**EXCERPTED DATA**
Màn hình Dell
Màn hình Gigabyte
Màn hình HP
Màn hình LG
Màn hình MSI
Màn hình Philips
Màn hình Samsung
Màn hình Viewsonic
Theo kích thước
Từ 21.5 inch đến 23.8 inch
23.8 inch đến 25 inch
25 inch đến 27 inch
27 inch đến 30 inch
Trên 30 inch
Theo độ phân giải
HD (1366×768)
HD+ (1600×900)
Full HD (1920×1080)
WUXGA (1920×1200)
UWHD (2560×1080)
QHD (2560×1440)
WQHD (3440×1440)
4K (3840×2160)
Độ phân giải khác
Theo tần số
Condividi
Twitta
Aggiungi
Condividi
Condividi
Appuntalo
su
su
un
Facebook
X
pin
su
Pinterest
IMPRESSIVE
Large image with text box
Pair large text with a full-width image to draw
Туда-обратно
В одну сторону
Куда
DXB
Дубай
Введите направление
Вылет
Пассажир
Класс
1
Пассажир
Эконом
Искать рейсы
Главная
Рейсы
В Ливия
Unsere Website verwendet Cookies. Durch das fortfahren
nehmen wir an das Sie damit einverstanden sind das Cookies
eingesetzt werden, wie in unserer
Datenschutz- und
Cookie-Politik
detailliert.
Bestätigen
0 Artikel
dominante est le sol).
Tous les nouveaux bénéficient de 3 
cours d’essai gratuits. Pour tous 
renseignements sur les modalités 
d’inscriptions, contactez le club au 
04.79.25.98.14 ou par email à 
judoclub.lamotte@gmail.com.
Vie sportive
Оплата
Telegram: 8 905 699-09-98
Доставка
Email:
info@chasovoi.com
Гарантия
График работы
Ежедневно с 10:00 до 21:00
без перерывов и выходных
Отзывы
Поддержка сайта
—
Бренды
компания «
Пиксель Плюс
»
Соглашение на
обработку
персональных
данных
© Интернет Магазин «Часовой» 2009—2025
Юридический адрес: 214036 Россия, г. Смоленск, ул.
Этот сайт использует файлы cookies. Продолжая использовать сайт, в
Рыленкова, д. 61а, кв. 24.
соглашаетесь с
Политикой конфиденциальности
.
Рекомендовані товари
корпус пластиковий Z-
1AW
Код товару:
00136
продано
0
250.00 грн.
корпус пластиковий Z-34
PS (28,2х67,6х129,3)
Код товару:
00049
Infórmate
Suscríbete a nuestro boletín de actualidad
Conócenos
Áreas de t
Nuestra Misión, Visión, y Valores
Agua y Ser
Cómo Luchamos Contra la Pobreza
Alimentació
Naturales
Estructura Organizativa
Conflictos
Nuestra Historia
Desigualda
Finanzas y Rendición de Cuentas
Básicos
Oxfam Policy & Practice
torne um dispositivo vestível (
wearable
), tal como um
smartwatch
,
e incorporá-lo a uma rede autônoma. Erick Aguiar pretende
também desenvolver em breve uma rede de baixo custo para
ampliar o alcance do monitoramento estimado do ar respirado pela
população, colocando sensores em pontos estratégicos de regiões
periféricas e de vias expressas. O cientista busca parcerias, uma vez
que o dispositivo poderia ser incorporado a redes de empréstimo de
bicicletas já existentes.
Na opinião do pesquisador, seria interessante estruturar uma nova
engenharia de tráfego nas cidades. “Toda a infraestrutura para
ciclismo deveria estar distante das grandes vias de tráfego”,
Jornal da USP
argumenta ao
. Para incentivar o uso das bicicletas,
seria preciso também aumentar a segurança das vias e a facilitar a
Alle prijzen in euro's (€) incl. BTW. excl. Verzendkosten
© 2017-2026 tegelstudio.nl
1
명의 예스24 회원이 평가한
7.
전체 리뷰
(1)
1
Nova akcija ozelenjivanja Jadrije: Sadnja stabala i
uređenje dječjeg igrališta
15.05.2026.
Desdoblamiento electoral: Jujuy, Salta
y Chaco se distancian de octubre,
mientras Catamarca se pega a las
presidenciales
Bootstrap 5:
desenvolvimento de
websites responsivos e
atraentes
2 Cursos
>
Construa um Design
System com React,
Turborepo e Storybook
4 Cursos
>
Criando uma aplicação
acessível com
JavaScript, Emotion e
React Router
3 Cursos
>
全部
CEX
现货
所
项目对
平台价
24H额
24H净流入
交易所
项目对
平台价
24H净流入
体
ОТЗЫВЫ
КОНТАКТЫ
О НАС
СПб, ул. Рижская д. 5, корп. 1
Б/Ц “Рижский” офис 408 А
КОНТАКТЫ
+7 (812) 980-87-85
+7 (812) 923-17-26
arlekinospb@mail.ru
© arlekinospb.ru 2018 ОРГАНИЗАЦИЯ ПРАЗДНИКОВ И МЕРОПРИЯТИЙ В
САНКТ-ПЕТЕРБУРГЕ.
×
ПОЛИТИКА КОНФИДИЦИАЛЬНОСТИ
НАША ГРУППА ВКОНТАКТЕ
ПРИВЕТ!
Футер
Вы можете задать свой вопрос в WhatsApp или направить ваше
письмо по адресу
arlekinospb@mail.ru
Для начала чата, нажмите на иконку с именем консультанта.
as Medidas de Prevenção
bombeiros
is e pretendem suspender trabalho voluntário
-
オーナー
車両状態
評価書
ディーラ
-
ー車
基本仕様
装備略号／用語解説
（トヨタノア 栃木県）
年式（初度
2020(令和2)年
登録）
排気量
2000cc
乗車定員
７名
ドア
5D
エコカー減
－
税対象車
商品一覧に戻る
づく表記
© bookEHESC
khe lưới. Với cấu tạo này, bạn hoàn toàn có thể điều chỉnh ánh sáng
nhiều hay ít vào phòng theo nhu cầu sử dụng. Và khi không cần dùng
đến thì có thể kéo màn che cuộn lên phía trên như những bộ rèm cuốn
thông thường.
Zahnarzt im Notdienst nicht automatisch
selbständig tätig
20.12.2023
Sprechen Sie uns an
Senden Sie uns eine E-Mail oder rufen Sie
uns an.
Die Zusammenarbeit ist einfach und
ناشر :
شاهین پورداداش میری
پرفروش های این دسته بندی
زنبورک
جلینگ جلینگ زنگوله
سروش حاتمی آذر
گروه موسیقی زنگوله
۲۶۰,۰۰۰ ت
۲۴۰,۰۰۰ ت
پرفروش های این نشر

**WORK REQUEST**
Your answer should be the full set of records, printed exactly.

**RESPONSE AREA**
Màn hình Dell
Màn hình Gigabyte
Màn hình HP
Màn hình LG
Màn hình MSI
Màn hình Philips
Màn hình Samsung
Màn hình Viewsonic
Theo kích thước
Từ 21.5 inch đến 23.8 inch
23.8 inch đến 25 inch
25 inch đến 27 inch
27 inch đến 30 inch
Trên 30 inch
Theo độ phân giải
HD (1366×768)
HD+ (1600×900)
Full HD (1920×1080)
WUXGA (1920×1200)
UWHD (2560×1080)
QHD (2560×1440)
WQHD (3440×1440)
4K (3840×2160)
Độ phân giải khác
Theo tần số
Condividi
Twitta
Aggiungi
Condividi
Condividi
Appuntalo
su
su
un
Facebook
X
pin
su
Pinterest
IMPRESSIVE
Large image with text box
Pair large text with a full-width image to draw
Туда-обратно
В одну сторону
Куда
DXB
Дубай
Введите направление
Вылет
Пассажир
Класс
1
Пассажир
Эконом
Искать рейсы
Главная
Рейсы
В Ливия
Unsere Website verwendet Cookies. Durch das fortfahren
nehmen wir an das Sie damit einverstanden sind das Cookies
eingesetzt werden, wie in unserer
Datenschutz- und
Cookie-Politik
detailliert.
Bestätigen
0 Artikel
dominante est le sol).
Tous les nouveaux bénéficient de 3 
cours d’essai gratuits. Pour tous 
renseignements sur les modalités 
d’inscriptions, contactez le club au 
04.79.25.98.14 ou par email à 
judoclub.lamotte@gmail.com.
Vie sportive
Оплата
Telegram: 8 905 699-09-98
Доставка
Email:
info@chasovoi.com
Гарантия
График работы
Ежедневно с 10:00 до 21:00
без перерывов и выходных
Отзывы
Поддержка сайта
—
Бренды
компания «
Пиксель Плюс
»
Соглашение на
обработку
персональных
данных
© Интернет Магазин «Часовой» 2009—2025
Юридический адрес: 214036 Россия, г. Смоленск, ул.
Этот сайт использует файлы cookies. Продолжая использовать сайт, в
Рыленкова, д. 61а, кв. 24.
соглашаетесь с
Политикой конфиденциальности
.
Рекомендовані товари
корпус пластиковий Z-
1AW
Код товару:
00136
продано
0
250.00 грн.
корпус пластиковий Z-34
PS (28,2х67,6х129,3)
Код товару:
00049
Infórmate
Suscríbete a nuestro boletín de actualidad
Conócenos
Áreas de t
Nuestra Misión, Visión, y Valores
Agua y Ser
Cómo Luchamos Contra la Pobreza
Alimentació
Naturales
Estructura Organizativa
Conflictos
Nuestra Historia
Desigualda
Finanzas y Rendición de Cuentas
Básicos
Oxfam Policy & Practice
torne um dispositivo vestível (
wearable
), tal como um
smartwatch
,
e incorporá-lo a uma rede autônoma. Erick Aguiar pretende
também desenvolver em breve uma rede de baixo custo para
ampliar o alcance do monitoramento estimado do ar respirado pela
população, colocando sensores em pontos estratégicos de regiões
periféricas e de vias expressas. O cientista busca parcerias, uma vez
que o dispositivo poderia ser incorporado a redes de empréstimo de
bicicletas já existentes.
Na opinião do pesquisador, seria interessante estruturar uma nova
engenharia de tráfego nas cidades. “Toda a infraestrutura para
ciclismo deveria estar distante das grandes vias de tráfego”,
Jornal da USP
argumenta ao
. Para incentivar o uso das bicicletas,
seria preciso também aumentar a segurança das vias e a facilitar a
Alle prijzen in euro's (€) incl. BTW. excl. Verzendkosten
© 2017-2026 tegelstudio.nl
1
명의 예스24 회원이 평가한
7.
전체 리뷰
(1)
1
Nova akcija ozelenjivanja Jadrije: Sadnja stabala i
uređenje dječjeg igrališta
15.05.2026.
Desdoblamiento electoral: Jujuy, Salta
y Chaco se distancian de octubre,
mientras Catamarca se pega a las
presidenciales
Bootstrap 5:
desenvolvimento de
websites responsivos e
atraentes
2 Cursos
>
Construa um Design
System com React,
Turborepo e Storybook
4 Cursos
>
Criando uma aplicação
acessível com
JavaScript, Emotion e
React Router
3 Cursos
>
全部
CEX
现货
所
项目对
平台价
24H额
24H净流入
交易所
项目对
平台价
24H净流入
体
ОТЗЫВЫ
КОНТАКТЫ
О НАС
СПб, ул. Рижская д. 5, корп. 1
Б/Ц “Рижский” офис 408 А
КОНТАКТЫ
+7 (812) 980-87-85
+7 (812) 923-17-26
arlekinospb@mail.ru
© arlekinospb.ru 2018 ОРГАНИЗАЦИЯ ПРАЗДНИКОВ И МЕРОПРИЯТИЙ В
САНКТ-ПЕТЕРБУРГЕ.
×
ПОЛИТИКА КОНФИДИЦИАЛЬНОСТИ
НАША ГРУППА ВКОНТАКТЕ
ПРИВЕТ!
Футер
Вы можете задать свой вопрос в WhatsApp или направить ваше
письмо по адресу
arlekinospb@mail.ru
Для начала чата, нажмите на иконку с именем консультанта.
as Medidas de Prevenção
bombeiros
is e pretendem suspender trabalho voluntário
-
オーナー
車両状態
評価書
ディーラ
-
ー車
基本仕様
装備略号／用語解説
（トヨタノア 栃木県）
年式（初度
2020(令和2)年
登録）
排気量
2000cc
乗車定員
７名
ドア
5D
エコカー減
－
税対象車
商品一覧に戻る
づく表記
© bookEHESC
khe lưới. Với cấu tạo này, bạn hoàn toàn có thể điều chỉnh ánh sáng
nhiều hay ít vào phòng theo nhu cầu sử dụng. Và khi không cần dùng
đến thì có thể kéo màn che cuộn lên phía trên như những bộ rèm cuốn
thông thường.
Zahnarzt im Notdienst nicht automatisch
selbständig tätig
20.12.2023
Sprechen Sie uns an
Senden Sie uns eine E-Mail oder rufen Sie
uns an.
Die Zusammenarbeit ist einfach und
ناشر :
شاهین پورداداش میری
پرفروش های این دسته بندی
زنبورک
جلینگ جلینگ زنگوله
سروش حاتمی آذر
گروه موسیقی زنگوله
۲۶۰,۰۰۰ ت
۲۴۰,۰۰۰ ت
پرفروش های این نشر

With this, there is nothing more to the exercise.